Арден отвела смущенные глаза.
— Понимаю, что получилось ужасно, но именно это я давно хотела выразить на бумаге.
— Можно прочитать?
— Вряд ли писанина того стоит.
— Не верю.
Она облизнула губы.
— Это очень личное.
— Тогда не буду настаивать, если не хочешь.
— Но мне интересно твое мнение, — поспешно уступила Арден.
Муж взял инициативу на себя, подвинул папку и открыл первую страницу блокнота. Наверху было написано «Джоуи». Дрю посмотрел на Арден, но она отвела взгляд, отодвинула кресло и встала напротив окна, ярко выделяясь на фоне алого закатного неба.
Дрю читал поэму на четырех листах, и его горло сжималось все сильней с каждой строчкой. Было очевидно, что слова просочились из сердца и что это был болезненный процесс. Стихи вышли горькими, но не сентиментальными, одухотворенными, но не напыщенными. Строфы передавали безысходное бессильное страдание матери, наблюдающей, как медленно умирает ее ребенок. Но последние строки благословляли подаренную недолгую жизнь любимого дитя и несли завидную и редкую радость.
Глаза Дрю были влажными, когда он встал, почтительно положил рукопись на стол и подошел к жене сзади, обхватил ее руками, крепко прижал к себе и положил голову ей на плечо.
— Это прекрасно, Арден.
— Ты на самом деле так думаешь или просто утешаешь?
— Повторяю: поэма прекрасна. Это ведь слишком личное для тебя, чтобы с кем-то поделиться?
— Имеешь в виду, предоставить на всеобщее рассмотрение и опубликовать?
— Да.
— Действительно ли она достаточно хороша?
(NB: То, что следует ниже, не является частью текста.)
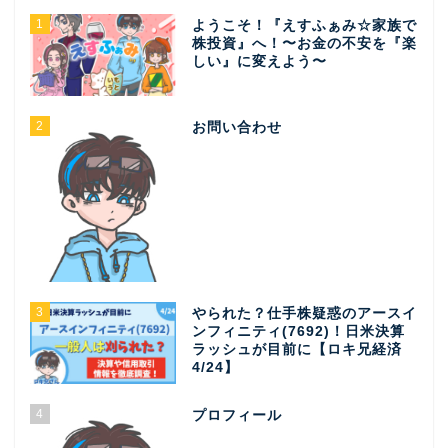
1
ようこそ！『えすふぁみ☆家族で
株投資』へ！〜お金の不安を『楽
しい』に変えよう〜
2
お問い合わせ
3
やられた？仕手株疑惑のアースイ
ンフィニティ(7692)！日米決算
ラッシュが目前に【ロキ兄経済
4/24】
4
プロフィール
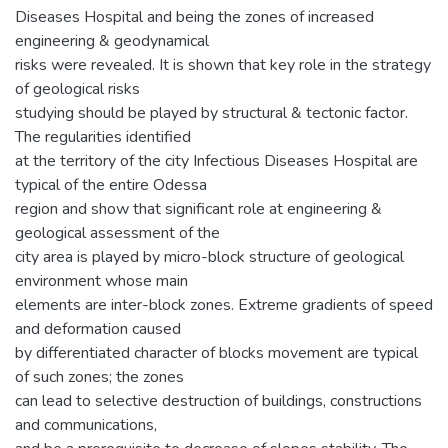
Diseases Hospital and being the zones of increased
engineering & geodynamical
risks were revealed. It is shown that key role in the strategy
of geological risks
studying should be played by structural & tectonic factor.
The regularities identified
at the territory of the city Infectious Diseases Hospital are
typical of the entire Odessa
region and show that significant role at engineering &
geological assessment of the
city area is played by micro-block structure of geological
environment whose main
elements are inter-block zones. Extreme gradients of speed
and deformation caused
by differentiated character of blocks movement are typical
of such zones; the zones
can lead to selective destruction of buildings, constructions
and communications,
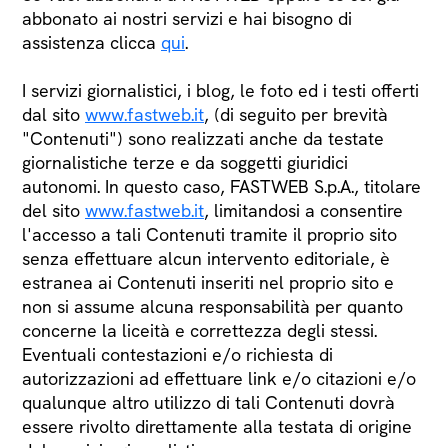
abbonato ai nostri servizi e hai bisogno di
assistenza clicca
qui
.
I servizi giornalistici, i blog, le foto ed i testi offerti
dal sito
www.fastweb.it
, (di seguito per brevità
"Contenuti") sono realizzati anche da testate
giornalistiche terze e da soggetti giuridici
autonomi. In questo caso, FASTWEB S.p.A., titolare
del sito
www.fastweb.it
, limitandosi a consentire
l'accesso a tali Contenuti tramite il proprio sito
senza effettuare alcun intervento editoriale, è
estranea ai Contenuti inseriti nel proprio sito e
non si assume alcuna responsabilità per quanto
concerne la liceità e correttezza degli stessi.
Eventuali contestazioni e/o richiesta di
autorizzazioni ad effettuare link e/o citazioni e/o
qualunque altro utilizzo di tali Contenuti dovrà
essere rivolto direttamente alla testata di origine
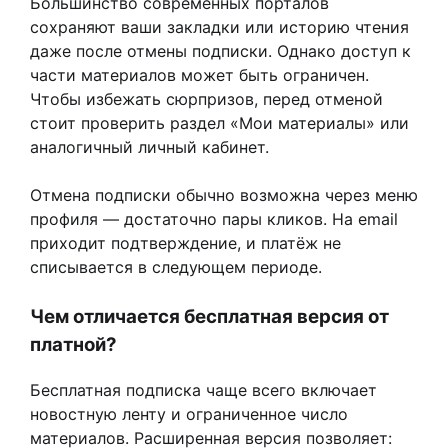
Большинство современных порталов
сохраняют ваши закладки или историю чтения
даже после отмены подписки. Однако доступ к
части материалов может быть ограничен.
Чтобы избежать сюрпризов, перед отменой
стоит проверить раздел «Мои материалы» или
аналогичный личный кабинет.
Отмена подписки обычно возможна через меню
профиля — достаточно пары кликов. На email
приходит подтверждение, и платёж не
списывается в следующем периоде.
Чем отличается бесплатная версия от
платной?
Бесплатная подписка чаще всего включает
новостную ленту и ограниченное число
материалов. Расширенная версия позволяет:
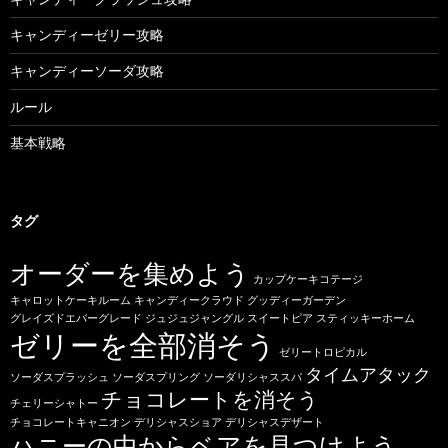
キャンディーゼリー攻略
キャンディーソーダ攻略
ルール
基本戦略
タグ
オーダーを集めよう
カップケーキコテージ
キャロットケーキルーム
キャンディークラウド
グッディーガーデン
グレイズドエバーグレード
ジュジュジャングル
スイートピア
スティッキーホーム
ゼリーを全部消そう
ゼリートロピカル
タイムアタック
ソーダスプラッシュ
ソーダスプリング
ソーダリシャススパ
チョコレートを消そう
チェリーシャトー
チョコレートキャニオン
デリシャスショア
デリシャスデザート
ハニーの中からベアを見つけよう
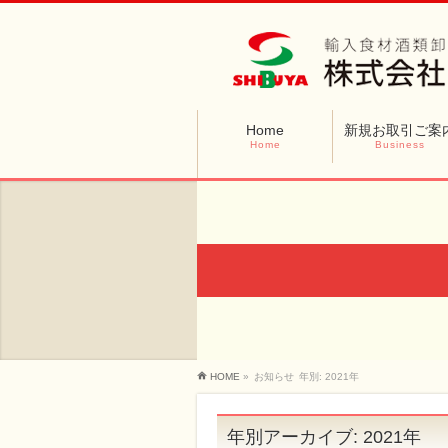
Home
新規お取引ご案
Home
Business
HOME
»
お知らせ
年別: 2021年
年別アーカイブ: 2021年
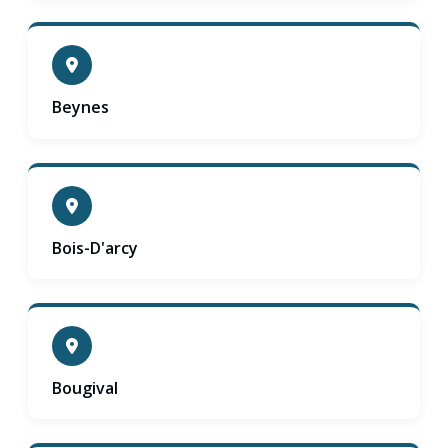
Beynes
Bois-D'arcy
Bougival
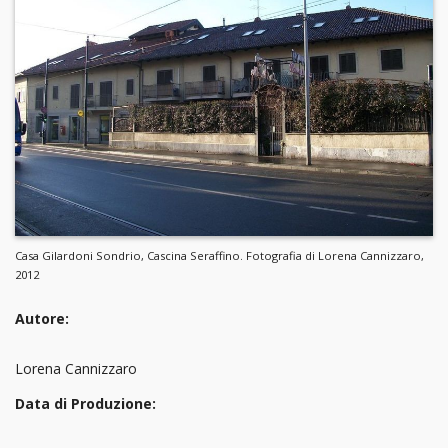
Casa Gilardoni Sondrio, Cascina Seraffino. Fotografia di Lorena Cannizzaro,
2012
Autore:
Lorena Cannizzaro
Data di Produzione:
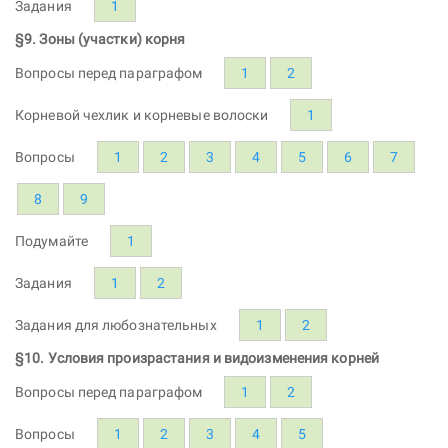
Задания
1
§9. Зоны (участки) корня
Вопросы перед параграфом
1
2
Корневой чехлик и корневые волоски
1
Вопросы
1
2
3
4
5
6
7
8
9
Подумайте
1
Задания
1
2
Задания для любознательных
1
2
§10. Условия произрастания и видоизменения корней
Вопросы перед параграфом
1
2
Вопросы
1
2
3
4
5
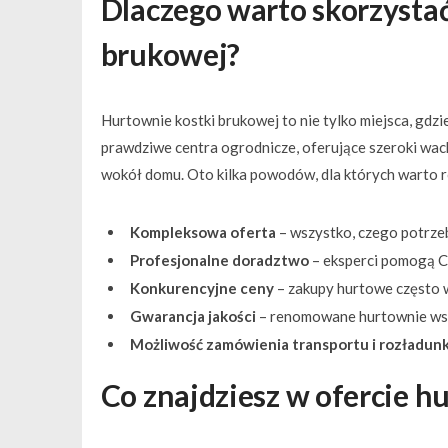
Dlaczego warto skorzystać
brukowej?
Hurtownie kostki brukowej to nie tylko miejsca, gd
prawdziwe centra ogrodnicze, oferujące szeroki wa
wokół domu. Oto kilka powodów, dla których warto r
Kompleksowa oferta
– wszystko, czego potrzeb
Profesjonalne doradztwo
– eksperci pomogą C
Konkurencyjne ceny
– zakupy hurtowe często w
Gwarancja jakości
– renomowane hurtownie wsp
Możliwość zamówienia transportu i rozładun
Co znajdziesz w ofercie h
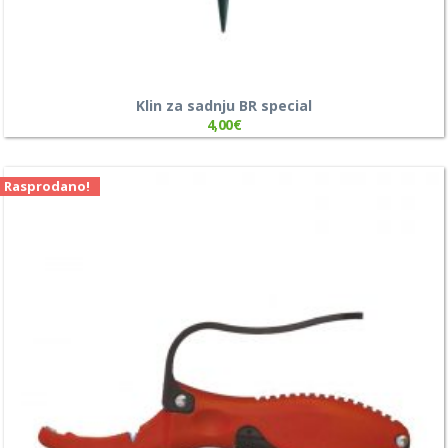
Klin za sadnju BR special
4,00
€
Rasprodano!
— Боже, да. Уверен, что родители, любой отец или мать, перенесли они потерю ребенка или нет, проникнутся твоими стихами. Я отвечаю за свои слова. Думаю, ты должна издать поэму. Может, твои строки помогут кому-то пройти через подобное.
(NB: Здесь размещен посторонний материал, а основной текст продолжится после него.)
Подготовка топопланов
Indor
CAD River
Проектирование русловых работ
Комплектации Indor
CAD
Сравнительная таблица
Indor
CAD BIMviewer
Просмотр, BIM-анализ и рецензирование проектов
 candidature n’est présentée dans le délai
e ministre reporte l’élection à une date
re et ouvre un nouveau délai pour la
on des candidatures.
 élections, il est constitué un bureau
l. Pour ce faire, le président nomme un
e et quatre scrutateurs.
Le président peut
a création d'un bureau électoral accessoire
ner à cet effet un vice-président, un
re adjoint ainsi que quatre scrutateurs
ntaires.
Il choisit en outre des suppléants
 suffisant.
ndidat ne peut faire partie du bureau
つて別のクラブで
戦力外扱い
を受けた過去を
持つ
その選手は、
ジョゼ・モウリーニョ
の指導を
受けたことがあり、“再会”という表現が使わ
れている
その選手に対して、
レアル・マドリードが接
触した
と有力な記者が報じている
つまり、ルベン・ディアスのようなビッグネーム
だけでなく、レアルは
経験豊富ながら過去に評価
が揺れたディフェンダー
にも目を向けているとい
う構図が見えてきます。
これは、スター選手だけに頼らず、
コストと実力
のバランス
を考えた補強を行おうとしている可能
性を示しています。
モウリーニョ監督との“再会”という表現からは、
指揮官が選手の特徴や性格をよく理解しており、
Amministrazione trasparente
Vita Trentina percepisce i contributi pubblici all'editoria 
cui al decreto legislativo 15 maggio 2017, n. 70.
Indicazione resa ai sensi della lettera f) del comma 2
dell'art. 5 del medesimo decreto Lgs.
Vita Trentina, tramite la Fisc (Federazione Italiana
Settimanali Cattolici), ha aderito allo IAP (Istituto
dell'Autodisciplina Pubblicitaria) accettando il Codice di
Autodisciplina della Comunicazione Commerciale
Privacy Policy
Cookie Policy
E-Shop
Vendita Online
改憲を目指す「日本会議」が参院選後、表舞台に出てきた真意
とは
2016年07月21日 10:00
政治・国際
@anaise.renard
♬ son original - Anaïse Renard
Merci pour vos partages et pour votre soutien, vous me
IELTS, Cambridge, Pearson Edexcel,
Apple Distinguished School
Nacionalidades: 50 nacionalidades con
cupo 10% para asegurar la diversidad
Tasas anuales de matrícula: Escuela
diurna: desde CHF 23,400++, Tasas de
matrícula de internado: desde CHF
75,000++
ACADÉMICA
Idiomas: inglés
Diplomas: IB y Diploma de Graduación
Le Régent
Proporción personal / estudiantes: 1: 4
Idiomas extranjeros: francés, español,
Арден повернулась к нему и уперлась лбом в надежную грудь, наслаждаясь ровным биением его сердца.
— Очень жалею, что не был рядом, когда ты так нуждалась в участии. Ты возилась здесь, со мной, и помогала мне выйти из кризиса, но свой ад прошла в одиночку. Я так сожалею, любовь моя. — Пылкие слова и сильные руки, ласкающие спину, свидетельствовали о его искренности. — Пойдем.
Дрю увлек ее к кровати, сел на постель и поставил жену между бедрами. Она изучала любимое лицо и разглаживала пальцем густую линию бровей.
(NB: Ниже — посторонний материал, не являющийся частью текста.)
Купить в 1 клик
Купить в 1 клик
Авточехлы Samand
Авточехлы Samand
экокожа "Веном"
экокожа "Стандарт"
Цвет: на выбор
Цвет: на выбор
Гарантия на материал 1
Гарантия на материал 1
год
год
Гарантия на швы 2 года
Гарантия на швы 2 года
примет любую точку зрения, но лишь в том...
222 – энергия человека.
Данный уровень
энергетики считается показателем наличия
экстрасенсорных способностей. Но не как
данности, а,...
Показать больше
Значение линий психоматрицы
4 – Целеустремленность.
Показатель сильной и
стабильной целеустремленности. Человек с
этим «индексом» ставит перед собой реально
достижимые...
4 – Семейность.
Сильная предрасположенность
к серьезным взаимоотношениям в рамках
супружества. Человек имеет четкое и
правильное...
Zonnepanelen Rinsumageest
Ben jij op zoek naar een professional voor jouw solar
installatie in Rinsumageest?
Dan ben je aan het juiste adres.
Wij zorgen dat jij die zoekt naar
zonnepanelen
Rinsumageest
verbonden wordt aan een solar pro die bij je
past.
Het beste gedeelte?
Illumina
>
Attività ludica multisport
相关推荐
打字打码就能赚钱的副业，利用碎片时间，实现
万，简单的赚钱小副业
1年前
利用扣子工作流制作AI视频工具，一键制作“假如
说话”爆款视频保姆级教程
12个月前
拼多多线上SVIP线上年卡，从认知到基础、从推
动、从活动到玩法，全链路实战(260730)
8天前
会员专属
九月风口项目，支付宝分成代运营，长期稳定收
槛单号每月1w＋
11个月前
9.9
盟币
— Хотел бы я исцелить любовью всю боль у тебя внутри.
Он подался вперед и прижался к ее животу.
— И я надеюсь любовью утолить твою скорбь. Но печаль всегда будет частью нас, Дрю. Возможно, мы и потянулись друг к другу из-за прошлых несбывшихся надежд.
— Я только знаю, что люблю тебя больше, чем когда-либо мог себе вообразить.
Его дыхание, проникая сквозь тонкую ткань, было теплым и влажным. Дрю уткнулся носом в ложбинку между грудями, упиваясь их восхитительным ощущением на коже.